Westgold Resources, in turn, sold the mine in March 2018 for A$80 million to Northern Star Resources, of which A$20 minion was paid in cash and the remainder in shares. The mine subsequently became part of the company's Kalgoorlie Operations, which consist of the South Kalgoorlie mine, the Kanowna Belle Gold Mine, the Kundana Gold Mine and the East Kundana Joint Venture (51 percent Northern Star Resources owned). At this point, mining at the South Kalgoorlie mine was carried out exclusively underground.

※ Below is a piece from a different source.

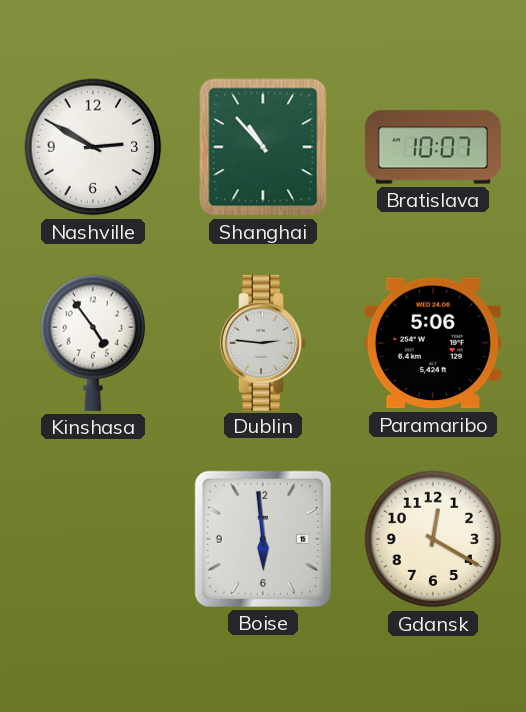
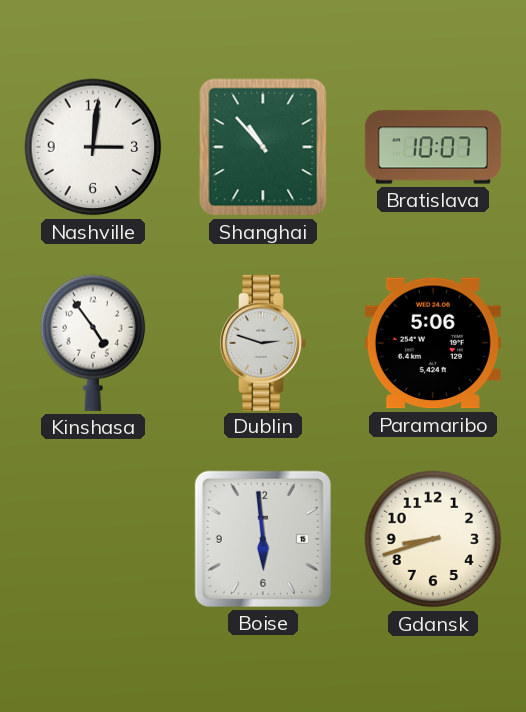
Nashville: 2:50 -> 3:01
Dublin: 2:46 -> 2:48
Gdansk: 12:20 -> 8:42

In July 2022, Northern Star announced that it would idle the Jubilee mill in an effort to cut cost.

==Production==
Production figures for the mine:
===New Celebration===

| Year | Production | Grade | Cost per ounce |
|---|---|---|---|
| 2000 | 74,311 ounces | 4.0 g/t | A$370 |
| 2001 | 80,556 ounces | 4.25 g/t |  |
| 2002 ^{[4]} | 74,883 ounces | 3.68 g/t | A$365 |

===Jubilee===

| Year | Production | Grade | Cost per ounce |
|---|---|---|---|
| 2000 | 90,362 ounces | 2.8 g/t | A$413 |
| 2001 |  |  |  |
| 2002 |  |  |  |

===South Kal===

| Year ^{[2]}^{[3]} | Production | Grade | Cost per ounce |
|---|---|---|---|
| 2003 | 509,654 ounces | 2.22 g/t |  |
| 2004 | 338,272 ounces | 2.2 g/t | US$326 |
| 2005 | 296,848 ounces | 2.5 g/t | US$338 |
| 2006 | 231,517 ounces | 2.33 g/t | US$419 |
| 2007 | 224,797 ounces | 2.36 g/t | US$513 |
| 2007–08 | 41,973 ounces | 1.99 g/t |  |
| 2008–09 | 34,766 ounces | 1.5 g/t |  |
| 2009–10 |  |  |  |
| 2010–11 |  |  |  |
| 2011–12 |  |  |  |
| 2012–13 |  |  |  |
| 2013–14 |  |  |  |
| 2014–15 | 19,496 ounces | 0.9 g/t | A$1,593 |
| 2015–16 | 45,403 ounces | 1.76 g/t | A$1,301 |
| 2016–17 | 78,912 ounces | 2.75 g/t | A$1,100 |
| 2017–18 |  |  |  |

===Kalgoorlie Operations===
Production figures for the combined Kalgoorlie Operations, which consist of the South Kalgoorlie mine and the Kanowna Belle Gold Mine. The Kundana Gold Mine and the East Kundana Joint Venture (51 percent Northern Star Resources ownership) were part of the Kalgoorlie Operations until sold in July 2021:

| Year | Production | Grade | Cost per ounce |
|---|---|---|---|
| 2018–19 | 334,527 ounces | 3.8 g/t | A$1,330 |
| 2019–20 | 317,248 ounces | 3.2 g/t | A$1,564 |
| 2020–21 | 256,657 ounces | 3.1 g/t | A$1,942 |
| 2021–22 | 171,027 ounces | 2.6 g/t | A$1,949 |
| 2022–23 | 163,679 ounces | 2.8 g/t | A$1,876 |

==Notes==

- Production figure is for the combined Kalgoorlie Operations, which consist of the South Kalgoorlie mine and the Kanowna Belle Gold Mine. The Kundana Gold Mine and the East Kundana Joint Venture (51 percent Northern Star Resources ownership) were part of the Kalgoorlie Operations until sold in July 2021.
- 2007-08 figures are for Dioro ownership only, compromising the time from 1 December 2007 to 31 August 2008. Dioro's financial year runs from 1 September to 31 August.
- Result for Harmony's combined Australian operations, consisting of South Kalgoorlie, the Hill 50 Gold Mine, the Big Bell Gold Mine (closed June 2003) and the Gidgee Gold Mine (sold in December 2003).
- Figures for January to September 2002 only.